Ann Shearer (IGAP), explored Jung’s gnomic, “Thank God I’m not a Jungian!”, and placed us in the frame which asks of our patient’s struggles not “why”, but “what for?” or even “what if?”. Hers was a talk which exuded a warmth and humility, quoting Jung saying that the world is infinite and ungraspable, and that Jung’s aim was to bring about a psychic state where the patient can experiment with their own nature. She told us of a dream she’d had about Jung in which she felt he was telling her to “get on with it for herself … to find her own myth”.

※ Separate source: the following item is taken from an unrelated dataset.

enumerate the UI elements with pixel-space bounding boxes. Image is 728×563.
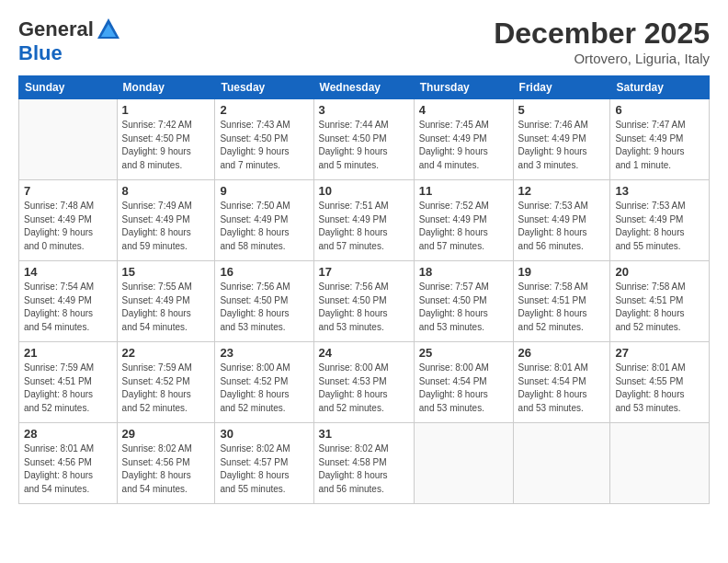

The final section of the day was entitled, ‘Entering into the world of the other’. Mark Saban (IGAP) suggested we need to ‘ambiguate’ Jung’s writing, and introduced us to his two Jungs and therefrom two of his “mes” (selves), interrogating what happens when they meet, and asking “who is my me?”. Beyond his playful introduction however, was a very serious point: that we cannot understand the individual alone, and he explored the way that the introverted Jung, with whom we are all familiar, is something of a falsehood which disguises the very many real people - Sabina Spielrein, Maria Moltzer, Toni Wolff and Emma Jung (to name a few) - who played such indispensable roles in his life and work. He described the process by which they had been omitted, chillingly, as ‘erasure through interiorisation’.

Andrew Samuels (SAP) primarily interrogated the use and abuse of the idea of the other, asking whether, when we have a conference on the other, we are performing long overdue reparation, or whether we are engaging in liberal hypocrisy where we fail to challenge the power inequalities and barbarism of our Western world (or both). He questioned whether our fascination with the other can be patronising and a form of what Edward Said calls ‘Orientalism’, and he suggested that the salvation of the West does not lie in using the other for our healing, citing, for example, sweat lodges, borrowed from Native American culture.

Jan Wiener (SAP) finished the proceedings by exploring the way that otherness and ambivalence can function as a creative pathway. She generously shared her family experience of immigration and how that has affected her and her Jungian experience, appropriately quoting Philip Larkin who memorably said, “Deprivation is for me what daffodils were for Wordsworth”. She left us with the question of whether we find an identity in the centre or by being different.

So, a rich smorgasbord of thoughts, images, challenges, symbols … Jungs, that amply meets Martin Stone's and AJA’s vision in bringing the London societies together and demonstrating that our differences enrich us rather than separate us. There was much support for further such convocations.